▶ [What to do]:
An exact copy of the entries is required, with every image omitted.

Saved data entries
*** Block opens ***

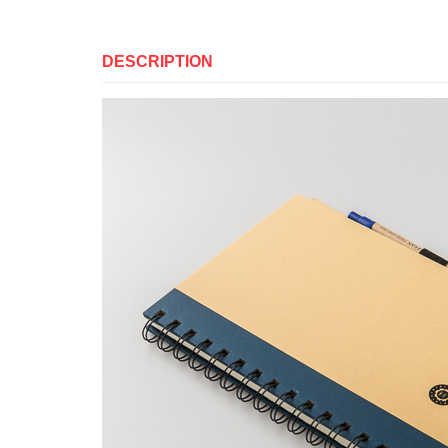
DESCRIPTION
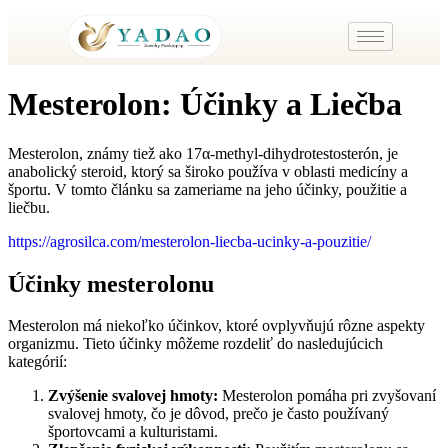
Mesterolon: Účinky a Liečba
Mesterolon, známy tiež ako 17α-methyl-dihydrotestosterón, je
anabolický steroid, ktorý sa široko používa v oblasti medicíny a
športu. V tomto článku sa zameriame na jeho účinky, použitie a
liečbu.
https://agrosilca.com/mesterolon-liecba-ucinky-a-pouzitie/
Účinky mesterolonu
Mesterolon má niekoľko účinkov, ktoré ovplyvňujú rôzne aspekty
organizmu. Tieto účinky môžeme rozdeliť do nasledujúcich
kategórií:
Zvýšenie svalovej hmoty:
Mesterolon pomáha pri zvyšovaní
svalovej hmoty, čo je dôvod, prečo je často používaný
športovcami a kulturistami.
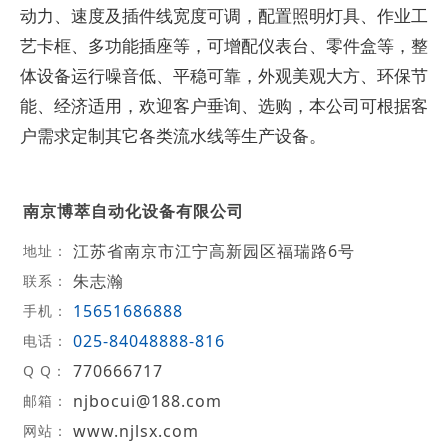
动力、速度及插件线宽度可调，配置照明灯具、作业工
艺卡框、多功能插座等，可增配仪表台、零件盒等，整
体设备运行噪音低、平稳可靠，外观美观大方、环保节
能、经济适用，欢迎客户垂询、选购，本公司可根据客
户需求定制其它各类流水线等生产设备。
南京博萃自动化设备有限公司
江苏省南京市江宁高新园区福瑞路6号
地址：
朱志瀚
联系：
15651686888
手机：
025-84048888-816
电话：
770666717
Q Q：
njbocui@188.com
邮箱：
www.njlsx.com
网站：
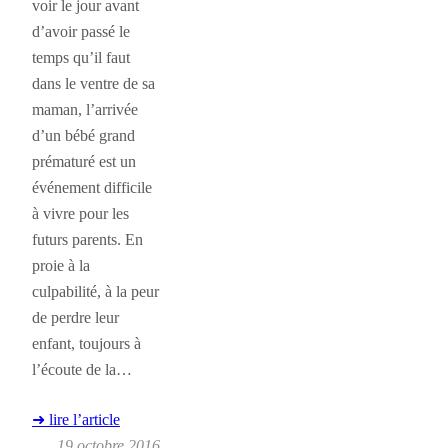
voir le jour avant
d’avoir passé le
temps qu’il faut
dans le ventre de sa
maman, l’arrivée
d’un bébé grand
prématuré est un
événement difficile
à vivre pour les
futurs parents. En
proie à la
culpabilité, à la peur
de perdre leur
enfant, toujours à
l’écoute de la…
➜ lire l’article
19 octobre 2016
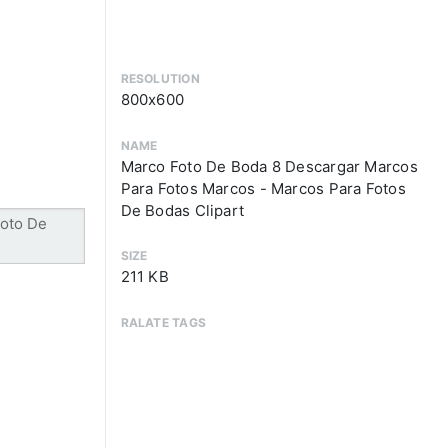
RESOLUTION
800x600
NAME
Marco Foto De Boda 8 Descargar Marcos
Para Fotos Marcos - Marcos Para Fotos
De Bodas Clipart
SIZE
211 KB
RALATE TAGS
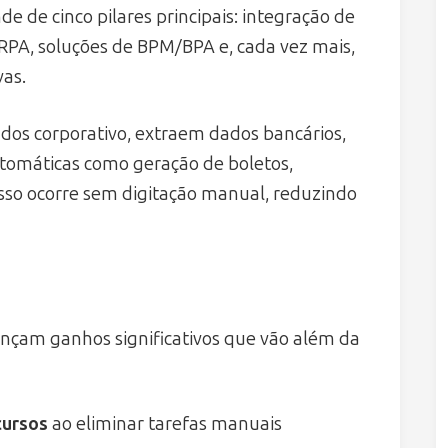
e de cinco pilares principais: integração de
RPA, soluções de BPM/BPA e, cada vez mais,
vas.
dos corporativo, extraem dados bancários,
tomáticas como geração de boletos,
o isso ocorre sem digitação manual, reduzindo
nçam ganhos significativos que vão além da
cursos
ao eliminar tarefas manuais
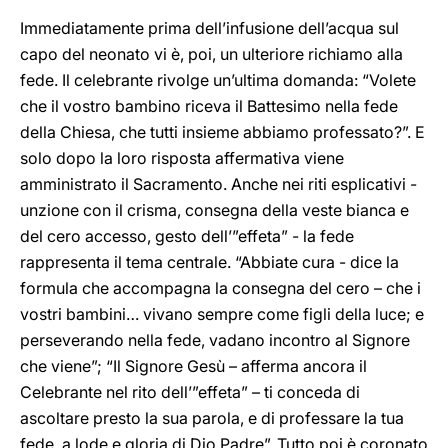
Immediatamente prima dell’infusione dell’acqua sul
capo del neonato vi è, poi, un ulteriore richiamo alla
fede. Il celebrante rivolge un’ultima domanda: “Volete
che il vostro bambino riceva il Battesimo nella fede
della Chiesa, che tutti insieme abbiamo professato?”. E
solo dopo la loro risposta affermativa viene
amministrato il Sacramento. Anche nei riti esplicativi -
unzione con il crisma, consegna della veste bianca e
del cero accesso, gesto dell’”effeta” - la fede
rappresenta il tema centrale. “Abbiate cura - dice la
formula che accompagna la consegna del cero – che i
vostri bambini… vivano sempre come figli della luce; e
perseverando nella fede, vadano incontro al Signore
che viene”; “Il Signore Gesù – afferma ancora il
Celebrante nel rito dell’”effeta” – ti conceda di
ascoltare presto la sua parola, e di professare la tua
fede, a lode e gloria di Dio Padre”. Tutto poi è coronato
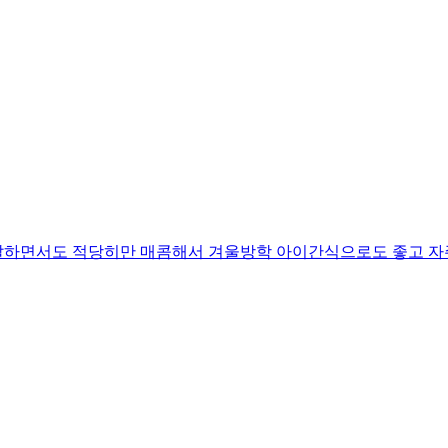
달달하면서도 적당히만 매콤해서 겨울방학 아이간식으로도 좋고 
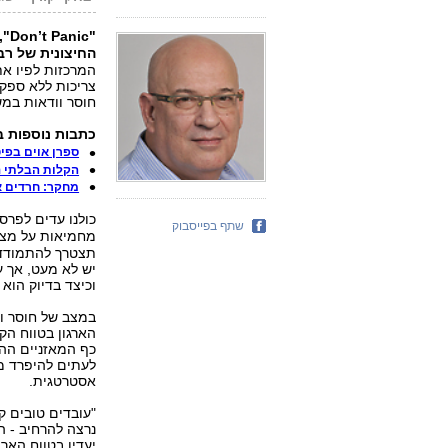
"Don’t Panic", על פי הסופר
החיצונית של רב
המרכזות לפיו א
צריכות ללא ספק
חוסר וודאות במש
כתבות נוספות 
ספרן אוים בפי
הקלות הבלתי נ
מחקר: חרדים א
כולנו עדים לפרס
שתף בפייסבוק
מחמיאות על מצ
יש לא מעט, אך ע
וכיצד בדיוק הוא
במצב של חוסר וד
הארגון בטווח הק
כף המאזניים ההו
לעתים להיפרד מע
אסטרטגית.
"עובדים טובים ק
נרצה להרחיב - ה
יעדיו בטווח הארו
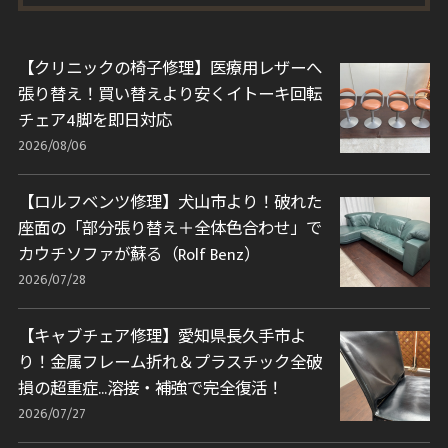
【クリニックの椅子修理】医療用レザーへ
張り替え！買い替えより安くイトーキ回転
チェア4脚を即日対応
2026/08/06
【ロルフベンツ修理】犬山市より！破れた
座面の「部分張り替え＋全体色合わせ」で
カウチソファが蘇る（Rolf Benz）
2026/07/28
【キャブチェア修理】愛知県長久手市よ
り！金属フレーム折れ＆プラスチック全破
損の超重症…溶接・補強で完全復活！
2026/07/27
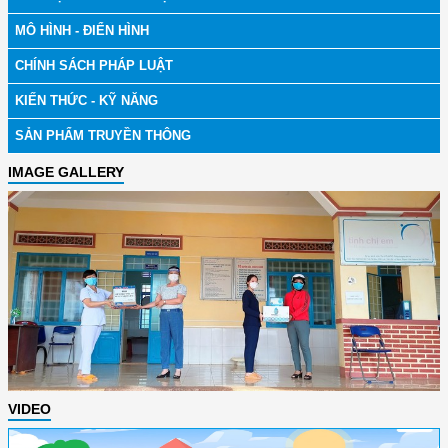
MÔ HÌNH - ĐIỂN HÌNH
CHÍNH SÁCH PHÁP LUẬT
KIẾN THỨC - KỸ NĂNG
SẢN PHẨM TRUYỀN THÔNG
IMAGE GALLERY
VIDEO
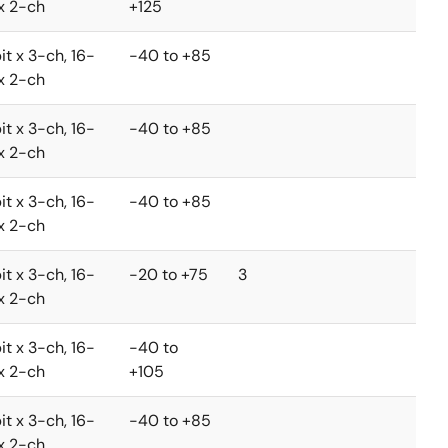
 x 2-ch
+125
it x 3-ch, 16-
-40 to +85
 x 2-ch
it x 3-ch, 16-
-40 to +85
 x 2-ch
it x 3-ch, 16-
-40 to +85
 x 2-ch
it x 3-ch, 16-
-20 to +75
3
 x 2-ch
it x 3-ch, 16-
-40 to
 x 2-ch
+105
it x 3-ch, 16-
-40 to +85
 x 2-ch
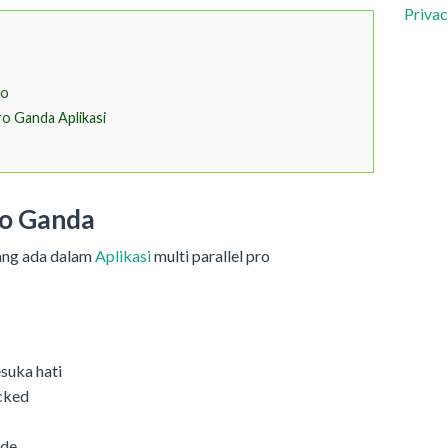
Privac
ro
ro Ganda Aplikasi
Pro Ganda
yang ada dalam
Aplikasi
multi parallel pro
suka hati
ocked
ode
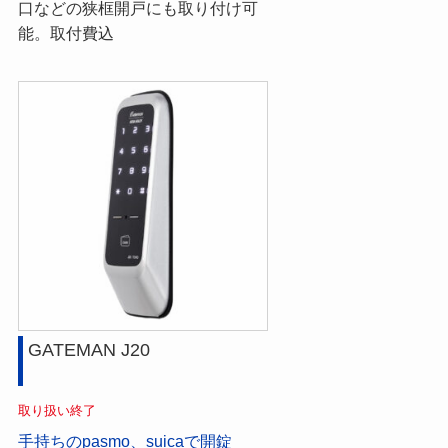
口などの狭框開戸にも取り付け可
能。取付費込
GATEMAN J20
取り扱い終了
手持ちのpasmo、suicaで開錠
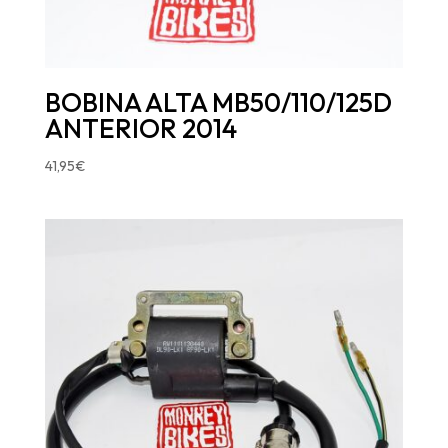
BOBINA ALTA MB50/110/125D
ANTERIOR 2014
41,95
€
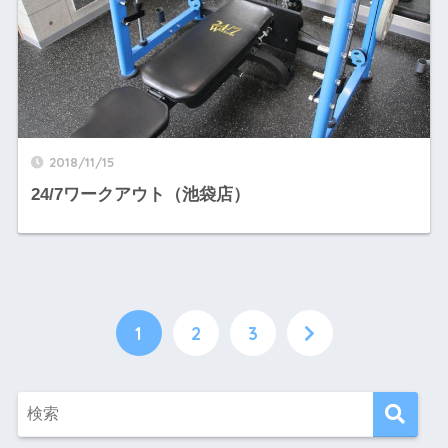
2018/11/15
24/7ワークアウト（池袋店）
1
2
3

*** Block closes ***

▶ [Task solution]:
DESCRIPTION
Mesterolon: Účinky a Liečba
Mesterolon, známy tiež ako 17α-methyl-dihydrotestosterón, je
anabolický steroid, ktorý sa široko používa v oblasti medicíny a
športu. V tomto článku sa zameriame na jeho účinky, použitie a
liečbu.
https://agrosilca.com/mesterolon-liecba-ucinky-a-pouzitie/
Účinky mesterolonu
Mesterolon má niekoľko účinkov, ktoré ovplyvňujú rôzne aspekty
organizmu. Tieto účinky môžeme rozdeliť do nasledujúcich
kategórií:
Zvýšenie svalovej hmoty:
Mesterolon pomáha pri zvyšovaní
svalovej hmoty, čo je dôvod, prečo je často používaný
športovcami a kulturistami.
动力、速度及插件线宽度可调，配置照明灯具、作业工
艺卡框、多功能插座等，可增配仪表台、零件盒等，整
体设备运行噪音低、平稳可靠，外观美观大方、环保节
能、经济适用，欢迎客户垂询、选购，本公司可根据客
户需求定制其它各类流水线等生产设备。
南京博萃自动化设备有限公司
江苏省南京市江宁高新园区福瑞路6号
地址：
朱志瀚
联系：
15651686888
手机：
025-84048888-816
电话：
770666717
Q Q：
njbocui@188.com
邮箱：
www.njlsx.com
网站：
voir le jour avant
d’avoir passé le
temps qu’il faut
dans le ventre de sa
maman, l’arrivée
d’un bébé grand
prématuré est un
événement difficile
à vivre pour les
futurs parents. En
proie à la
culpabilité, à la peur
de perdre leur
enfant, toujours à
l’écoute de la…
➜ lire l’article
19 octobre 2016
RESOLUTION
800x600
NAME
Marco Foto De Boda 8 Descargar Marcos
Para Fotos Marcos - Marcos Para Fotos
De Bodas Clipart
SIZE
211 KB
RALATE TAGS
e de cinco pilares principais: integração de
RPA, soluções de BPM/BPA e, cada vez mais,
vas.
dos corporativo, extraem dados bancários,
tomáticas como geração de boletos,
o isso ocorre sem digitação manual, reduzindo
nçam ganhos significativos que vão além da
cursos
ao eliminar tarefas manuais
Immediatamente prima dell’infusione dell’acqua sul
capo del neonato vi è, poi, un ulteriore richiamo alla
fede. Il celebrante rivolge un’ultima domanda: “Volete
che il vostro bambino riceva il Battesimo nella fede
della Chiesa, che tutti insieme abbiamo professato?”. E
solo dopo la loro risposta affermativa viene
amministrato il Sacramento. Anche nei riti esplicativi -
unzione con il crisma, consegna della veste bianca e
del cero accesso, gesto dell’”effeta” - la fede
rappresenta il tema centrale. “Abbiate cura - dice la
formula che accompagna la consegna del cero – che i
vostri bambini… vivano sempre come figli della luce; e
perseverando nella fede, vadano incontro al Signore
che viene”; “Il Signore Gesù – afferma ancora il
Celebrante nel rito dell’”effeta” – ti conceda di
ascoltare presto la sua parola, e di professare la tua
fede, a lode e gloria di Dio Padre”. Tutto poi è coronato
달달하면서도 적당히만 매콤해서 겨울방학 아이간식으로도 좋고 
"Don’t Panic", על פי הסופר
החיצונית של רב
המרכזות לפיו א
צריכות ללא ספק
חוסר וודאות במש
כתבות נוספות 
ספרן אוים בפי
הקלות הבלתי נ
מחקר: חרדים א
כולנו עדים לפרס
שתף בפייסבוק
מחמיאות על מצ
יש לא מעט, אך ע
וכיצד בדיוק הוא
במצב של חוסר וד
הארגון בטווח הק
כף המאזניים ההו
לעתים להיפרד מע
אסטרטגית.
"עובדים טובים ק
נרצה להרחיב - ה
יעדיו בטווח הארו
【クリニックの椅子修理】医療用レザーへ
張り替え！買い替えより安くイトーキ回転
チェア4脚を即日対応
2026/08/06
【ロルフベンツ修理】犬山市より！破れた
座面の「部分張り替え＋全体色合わせ」で
カウチソファが蘇る（Rolf Benz）
2026/07/28
【キャブチェア修理】愛知県長久手市よ
り！金属フレーム折れ＆プラスチック全破
損の超重症…溶接・補強で完全復活！
2026/07/27
MÔ HÌNH - ĐIỂN HÌNH
CHÍNH SÁCH PHÁP LUẬT
KIẾN THỨC - KỸ NĂNG
SẢN PHẨM TRUYỀN THÔNG
IMAGE GALLERY
VIDEO
 x 2-ch
+125
it x 3-ch, 16-
-40 to +85
 x 2-ch
it x 3-ch, 16-
-40 to +85
 x 2-ch
it x 3-ch, 16-
-40 to +85
 x 2-ch
it x 3-ch, 16-
-20 to +75
3
 x 2-ch
it x 3-ch, 16-
-40 to
 x 2-ch
+105
it x 3-ch, 16-
-40 to +85
 x 2-ch
Privac
ro
ro Ganda Aplikasi
Pro Ganda
yang ada dalam
Aplikasi
multi parallel pro
suka hati
ocked
ode
口などの狭框開戸にも取り付け可
能。取付費込
GATEMAN J20
取り扱い終了
手持ちのpasmo、suicaで開錠
BOBINA ALTA MB50/110/125D
ANTERIOR 2014
41,95
€
2018/11/15
24/7ワークアウト（池袋店）
1
2
3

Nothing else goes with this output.